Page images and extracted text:
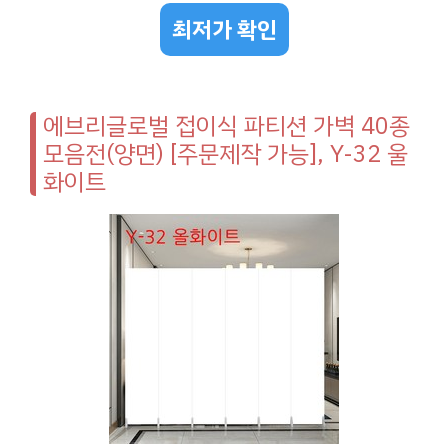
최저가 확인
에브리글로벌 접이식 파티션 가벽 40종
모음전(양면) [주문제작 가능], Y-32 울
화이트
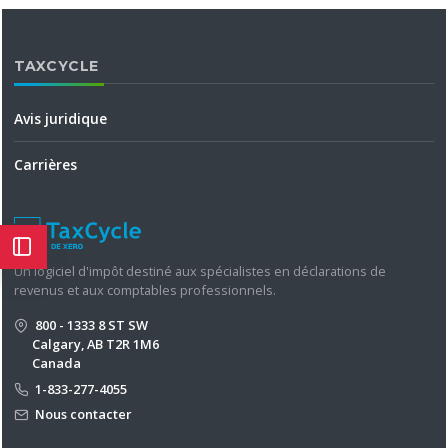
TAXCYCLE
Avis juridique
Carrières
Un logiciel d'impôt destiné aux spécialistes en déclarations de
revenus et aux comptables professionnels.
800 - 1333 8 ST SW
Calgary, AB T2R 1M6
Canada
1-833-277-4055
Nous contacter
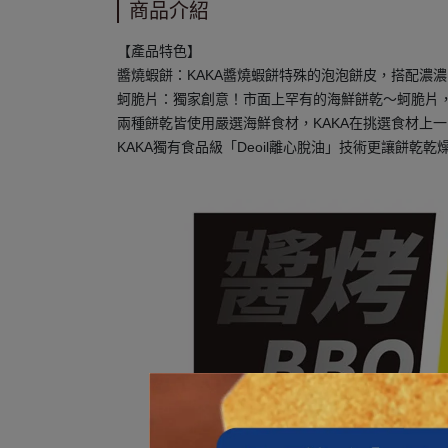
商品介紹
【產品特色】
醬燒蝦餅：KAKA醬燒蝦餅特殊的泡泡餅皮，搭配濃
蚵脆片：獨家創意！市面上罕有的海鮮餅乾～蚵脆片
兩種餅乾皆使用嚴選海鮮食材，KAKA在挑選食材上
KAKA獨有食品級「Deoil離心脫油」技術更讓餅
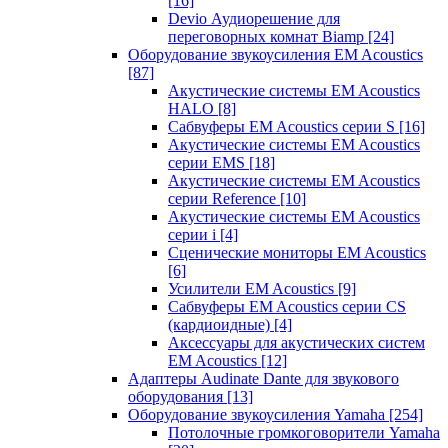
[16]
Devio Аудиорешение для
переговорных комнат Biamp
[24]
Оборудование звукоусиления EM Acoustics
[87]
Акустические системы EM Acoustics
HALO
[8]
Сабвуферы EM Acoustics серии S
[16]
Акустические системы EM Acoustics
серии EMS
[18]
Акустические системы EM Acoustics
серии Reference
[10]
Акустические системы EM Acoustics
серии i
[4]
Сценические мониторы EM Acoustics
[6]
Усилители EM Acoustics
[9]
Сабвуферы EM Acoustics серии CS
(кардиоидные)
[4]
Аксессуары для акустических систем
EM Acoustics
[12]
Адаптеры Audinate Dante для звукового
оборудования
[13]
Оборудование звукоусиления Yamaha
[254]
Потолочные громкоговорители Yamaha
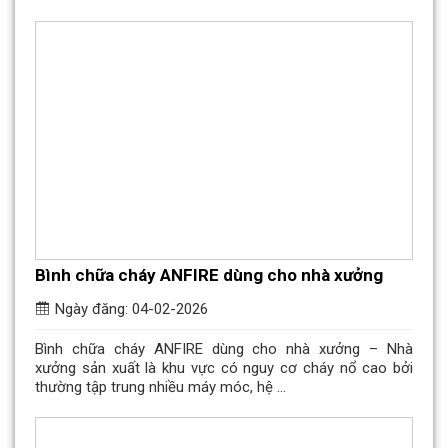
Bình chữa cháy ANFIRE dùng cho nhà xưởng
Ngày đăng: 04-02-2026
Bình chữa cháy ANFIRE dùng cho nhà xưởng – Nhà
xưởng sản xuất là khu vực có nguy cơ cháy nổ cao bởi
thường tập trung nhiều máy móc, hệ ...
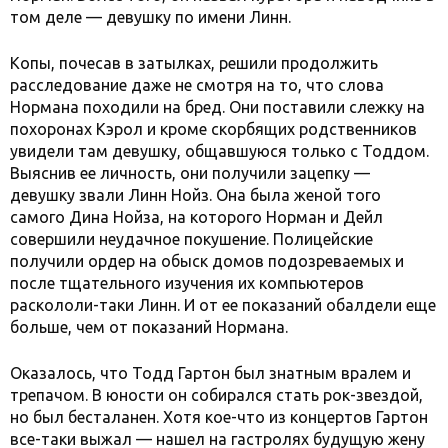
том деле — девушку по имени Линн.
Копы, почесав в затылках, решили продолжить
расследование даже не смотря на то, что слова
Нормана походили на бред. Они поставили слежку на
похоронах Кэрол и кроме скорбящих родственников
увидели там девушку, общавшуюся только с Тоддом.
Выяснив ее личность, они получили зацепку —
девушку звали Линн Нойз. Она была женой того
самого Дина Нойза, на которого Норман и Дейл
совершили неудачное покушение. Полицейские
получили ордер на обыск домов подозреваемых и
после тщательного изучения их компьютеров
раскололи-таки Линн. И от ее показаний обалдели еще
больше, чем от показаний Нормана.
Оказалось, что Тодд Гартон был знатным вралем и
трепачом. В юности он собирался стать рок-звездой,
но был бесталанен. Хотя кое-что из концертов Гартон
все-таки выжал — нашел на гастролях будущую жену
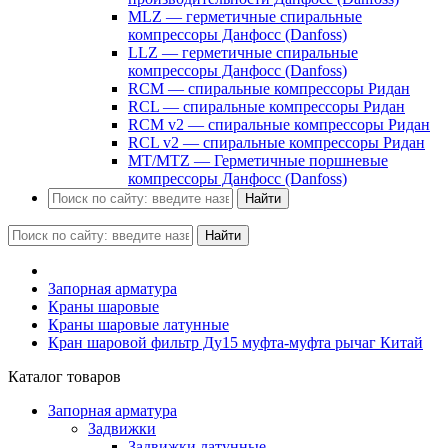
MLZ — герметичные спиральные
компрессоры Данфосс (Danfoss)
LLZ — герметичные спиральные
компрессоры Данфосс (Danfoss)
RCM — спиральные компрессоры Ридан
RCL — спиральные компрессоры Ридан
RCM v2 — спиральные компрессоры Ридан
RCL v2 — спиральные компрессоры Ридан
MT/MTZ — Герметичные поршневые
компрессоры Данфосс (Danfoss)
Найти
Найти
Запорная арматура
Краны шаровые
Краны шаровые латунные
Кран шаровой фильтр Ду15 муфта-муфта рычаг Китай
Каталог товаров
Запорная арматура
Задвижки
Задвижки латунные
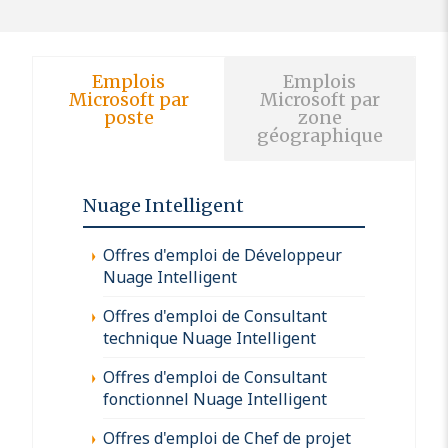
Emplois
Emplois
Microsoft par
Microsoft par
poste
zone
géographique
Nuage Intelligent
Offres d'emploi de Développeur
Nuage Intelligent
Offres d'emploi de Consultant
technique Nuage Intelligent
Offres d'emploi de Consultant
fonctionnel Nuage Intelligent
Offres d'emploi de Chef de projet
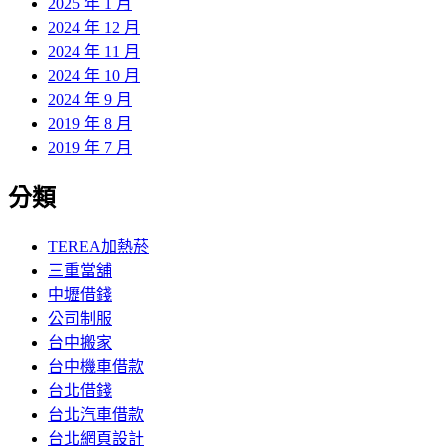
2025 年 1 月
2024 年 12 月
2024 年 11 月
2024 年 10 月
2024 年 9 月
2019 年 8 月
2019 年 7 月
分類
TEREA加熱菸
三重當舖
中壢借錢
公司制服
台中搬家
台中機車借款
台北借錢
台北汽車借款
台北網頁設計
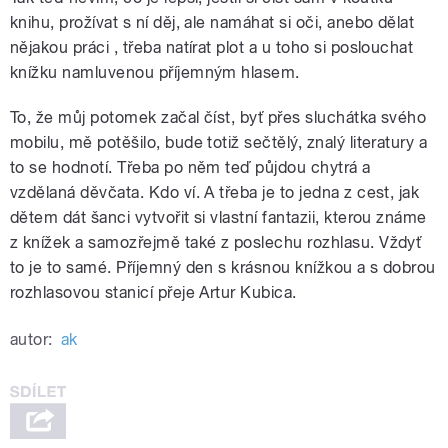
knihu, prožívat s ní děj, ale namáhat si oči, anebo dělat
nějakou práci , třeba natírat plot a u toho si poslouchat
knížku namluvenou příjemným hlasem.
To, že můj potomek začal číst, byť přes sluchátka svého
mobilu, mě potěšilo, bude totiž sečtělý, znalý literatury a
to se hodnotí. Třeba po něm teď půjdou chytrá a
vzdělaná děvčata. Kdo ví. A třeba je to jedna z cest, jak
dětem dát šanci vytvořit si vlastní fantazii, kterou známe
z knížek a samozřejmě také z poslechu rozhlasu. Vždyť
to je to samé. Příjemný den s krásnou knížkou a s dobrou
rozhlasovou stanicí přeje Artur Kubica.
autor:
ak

■ The task
Exact wording is required throughout: write out all the records, but no pictures.

■ Answer section
최저가 확인
에브리글로벌 접이식 파티션 가벽 40종
모음전(양면) [주문제작 가능], Y-32 울
화이트
TAXCYCLE
Avis juridique
Carrières
Un logiciel d'impôt destiné aux spécialistes en déclarations de
revenus et aux comptables professionnels.
800 - 1333 8 ST SW
Calgary, AB T2R 1M6
Canada
1-833-277-4055
Nous contacter
商品介紹
【產品特色】
醬燒蝦餅：KAKA醬燒蝦餅特殊的泡泡餅皮，搭配濃
蚵脆片：獨家創意！市面上罕有的海鮮餅乾～蚵脆片
兩種餅乾皆使用嚴選海鮮食材，KAKA在挑選食材上
KAKA獨有食品級「Deoil離心脫油」技術更讓餅
[16]
Devio Аудиорешение для
переговорных комнат Biamp
[24]
Оборудование звукоусиления EM Acoustics
[87]
Акустические системы EM Acoustics
HALO
[8]
Сабвуферы EM Acoustics серии S
[16]
Акустические системы EM Acoustics
серии EMS
[18]
Акустические системы EM Acoustics
серии Reference
[10]
Акустические системы EM Acoustics
серии i
[4]
Сценические мониторы EM Acoustics
[6]
Усилители EM Acoustics
[9]
Сабвуферы EM Acoustics серии CS
(кардиоидные)
[4]
Аксессуары для акустических систем
EM Acoustics
[12]
Адаптеры Audinate Dante для звукового
оборудования
[13]
Оборудование звукоусиления Yamaha
[254]
Потолочные громкоговорители Yamaha
Bình chữa cháy ANFIRE dùng cho nhà xưởng
Ngày đăng: 04-02-2026
Bình chữa cháy ANFIRE dùng cho nhà xưởng – Nhà
xưởng sản xuất là khu vực có nguy cơ cháy nổ cao bởi
thường tập trung nhiều máy móc, hệ ...
том деле — девушку по имени Линн.
Копы, почесав в затылках, решили продолжить
расследование даже не смотря на то, что слова
Нормана походили на бред. Они поставили слежку на
похоронах Кэрол и кроме скорбящих родственников
увидели там девушку, общавшуюся только с Тоддом.
Выяснив ее личность, они получили зацепку —
девушку звали Линн Нойз. Она была женой того
самого Дина Нойза, на которого Норман и Дейл
совершили неудачное покушение. Полицейские
получили ордер на обыск домов подозреваемых и
после тщательного изучения их компьютеров
раскололи-таки Линн. И от ее показаний обалдели еще
больше, чем от показаний Нормана.
Оказалось, что Тодд Гартон был знатным вралем и
трепачом. В юности он собирался стать рок-звездой,
но был бесталанен. Хотя кое-что из концертов Гартон
все-таки выжал — нашел на гастролях будущую жену
MLZ — герметичные спиральные
компрессоры Данфосс (Danfoss)
LLZ — герметичные спиральные
компрессоры Данфосс (Danfoss)
RCM — спиральные компрессоры Ридан
RCL — спиральные компрессоры Ридан
RCM v2 — спиральные компрессоры Ридан
RCL v2 — спиральные компрессоры Ридан
MT/MTZ — Герметичные поршневые
компрессоры Данфосс (Danfoss)
Найти
Найти
Запорная арматура
Краны шаровые
Краны шаровые латунные
Кран шаровой фильтр Ду15 муфта-муфта рычаг Китай
Каталог товаров
Запорная арматура
Задвижки
Задвижки латунные
Emplois
Emplois
Microsoft par
Microsoft par
poste
zone
géographique
Nuage Intelligent
Offres d'emploi de Développeur
Nuage Intelligent
Offres d'emploi de Consultant
technique Nuage Intelligent
Offres d'emploi de Consultant
fonctionnel Nuage Intelligent
Offres d'emploi de Chef de projet
2025 年 1 月
2024 年 12 月
2024 年 11 月
2024 年 10 月
2024 年 9 月
2019 年 8 月
2019 年 7 月
分類
TEREA加熱菸
三重當舖
中壢借錢
公司制服
台中搬家
台中機車借款
台北借錢
台北汽車借款
台北網頁設計
knihu, prožívat s ní děj, ale namáhat si oči, anebo dělat
nějakou práci , třeba natírat plot a u toho si poslouchat
knížku namluvenou příjemným hlasem.
To, že můj potomek začal číst, byť přes sluchátka svého
mobilu, mě potěšilo, bude totiž sečtělý, znalý literatury a
to se hodnotí. Třeba po něm teď půjdou chytrá a
vzdělaná děvčata. Kdo ví. A třeba je to jedna z cest, jak
dětem dát šanci vytvořit si vlastní fantazii, kterou známe
z knížek a samozřejmě také z poslechu rozhlasu. Vždyť
to je to samé. Příjemný den s krásnou knížkou a s dobrou
rozhlasovou stanicí přeje Artur Kubica.
autor:
ak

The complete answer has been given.